Casts of 86 Pompeii victims go on show

Restored casts show harrowing agony of catastrophic death

(ANSA) - Pompeii (Naples), May 20 - The exhibition "Pompeii and Europe: 1748-1943" will show the harrowing human agony wrought by the catastrophic eruption of Mount Vesuvius that buried the Roman city in 79 a.d. starting May 26.
    Eighty-six casts of victims, all in the final phases of restoration, will be shown in the joint exhibit at the Pompeii archeological site and the National Archeological Museum of Naples.
    Teeth protrude from lips stretched from pain. Smoldering, encrusted skin, protruding skulls and bones, exposed jaws were all caught in the moment of death, when a glowing, 300C cloud seared surfaces of the bodies in a single stroke, leaving their insides soft, and burying them under ash and stones. Among them is the family of the House of the Golden Bracelet: a woman with a baby on her lap. Near her is a man and another child, perhaps two years old. "Until now they had never been surveyed, out of a sense of ethics with which these human remains were always treated. No statues of plaster or bronze, but real people who should be treated with respect," said Massimo Osanna, the archaeological superintendent of Pompeii, Herculaneum and Stabiae, who wanted an exhibit of just human victims.
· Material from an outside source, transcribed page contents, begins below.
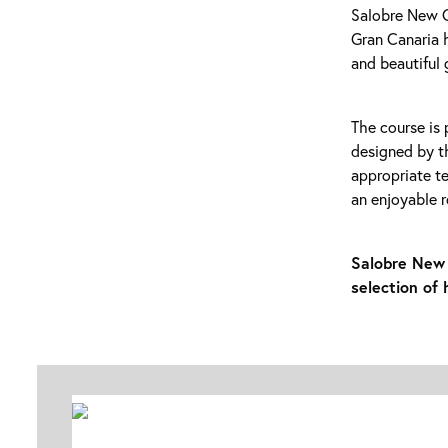
Salobre New Co
Gran Canaria h
and beautiful 
The course is 
designed by t
appropriate te
an enjoyable r
Salobre New 
selection of 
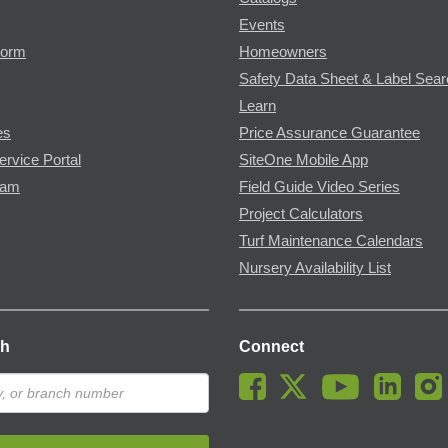
Events
Form
Homeowners
Safety Data Sheet & Label Sea
Learn
es
Price Assurance Guarantee
ervice Portal
SiteOne Mobile App
ram
Field Guide Video Series
Project Calculators
Turf Maintenance Calendars
Nursery Availability List
ch
Connect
    The bodies were brought to light in 1863 by the archaeologist Giuseppe Fiorelli, who devised a technique for detecting the casts of the victims of the eruption and extracting them intact from the excavations. Restorations also include animals, but the remains of a pig and a dog will not be part of the exhibit. Osanna explained that these remains were restored and studied for scientific and archeological purposes.
    Osanna said the restorations are taking place as part of the Grande Progetto Pompei (Great Pompeii Project) in which archeologists, restorers, radiologists, engineers and an anthropologist are studying the genetic and anthropological profiles of the victims to better identify them and understand their way of life. The researchers' findings will be published and made into a documentary by the Salerno restoration company Atramentum.